Hoffman Estates, IL—It’s been a year since billionaire hedge fund owner and Sears Holdings Chairman Edward Lampert named himself chief executive and he hasn’t had good news to report on the anniversary of his role.
Last week, Sears Holdings, in fact, gave one of the worst holiday reports in retailing. For the nine-weeks ending Jan. 6, total U.S. comparable store sales fell 7.4%. That included a 5.7% decline at Sears and a 9.2% drop at Kmart. Comps sales at Sears Canada declined 4.4% and Sears Canada’s Apparel and Accessories business posted a comp decline of 1.5%.
‘Transforming Our Business’
What has some retail analysts rubbing their heads, however, is that some of the retailer’s strongest categories reported soft sales, too, such as consumer electronics, tools and home appliances. Toy sales dragged on Kmart’s comps too.
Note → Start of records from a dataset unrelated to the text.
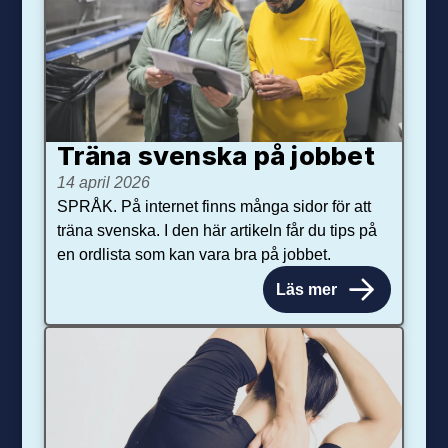
Träna svenska på jobbet
14 april 2026
SPRÅK. På internet finns många sidor för att
träna svenska. I den här artikeln får du tips på
en ordlista som kan vara bra på jobbet.
Läs mer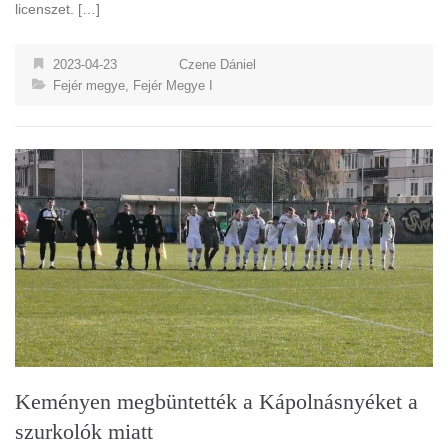
licenszet. […]
2023-04-23
Czene Dániel
Fejér megye
,
Fejér Megye I
Keményen megbüntették a Kápolnásnyéket a
szurkolók miatt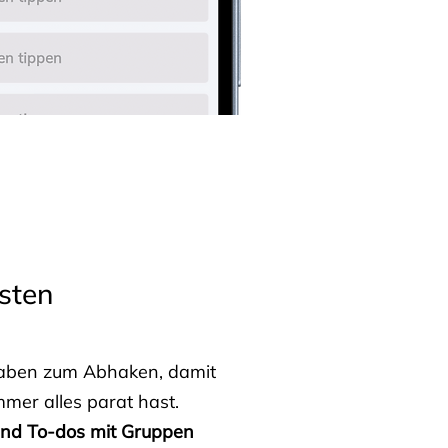
sten
fgaben zum Abhaken, damit
mmer alles parat hast.
 und To-dos mit Gruppen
The company also projected a fourth quarter loss of $250 million to $360 million or $2.35 to $3.39 a share. The net loss a year earlier had been $489 million, or $4.61 a share.
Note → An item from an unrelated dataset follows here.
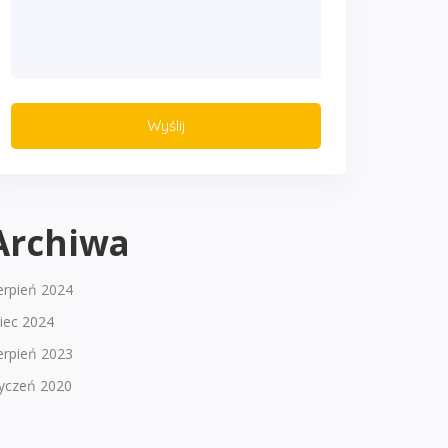
Archiwa
erpień 2024
piec 2024
erpień 2023
tyczeń 2020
For its full fiscal year, Sears Holdings said it will lose between $1.3 billion and $1.4 billion, or $11.85 and $12.88 a share. (On the positive, Sears Holdings has $1 billion in cash and a credit facility of $2.3 billion.)
Responding to the dismal report, Sears Holdings said it is still amid a turnaround strategy which includes expanding its online presence.
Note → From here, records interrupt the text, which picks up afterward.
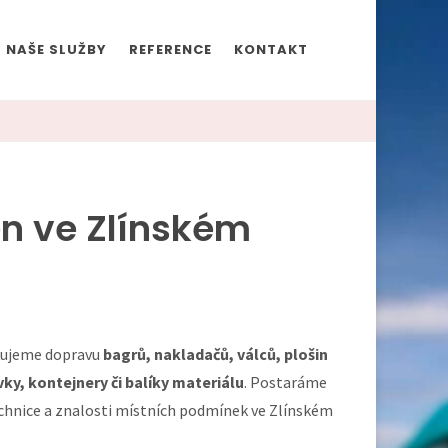
NAŠE SLUŽBY
REFERENCE
KONTAKT
en ve Zlínském
šťujeme dopravu
bagrů, nakladačů, válců, plošin
ky, kontejnery či balíky materiálu
. Postaráme
technice a znalosti místních podmínek ve Zlínském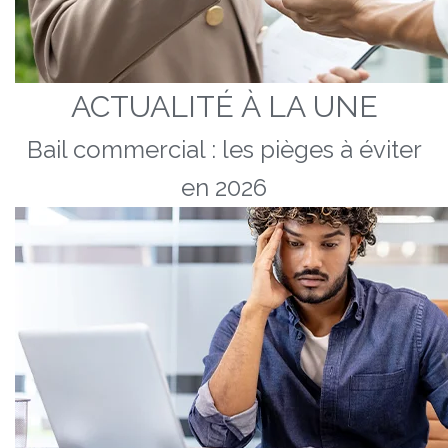
ACTUALITÉ À LA UNE
Bail commercial : les pièges à éviter
en 2026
“During the quarter, we continued to proactively transform our business to a member-centric integrated retailer leveraging our Shop Your Way program and platform,” the company said. “As previously stated, we are transitioning from a business that has historically focused on running a store network into a business that provides and delivers value by serving its members in the manner most convenient for them: whether in store, in home or through digital devices.”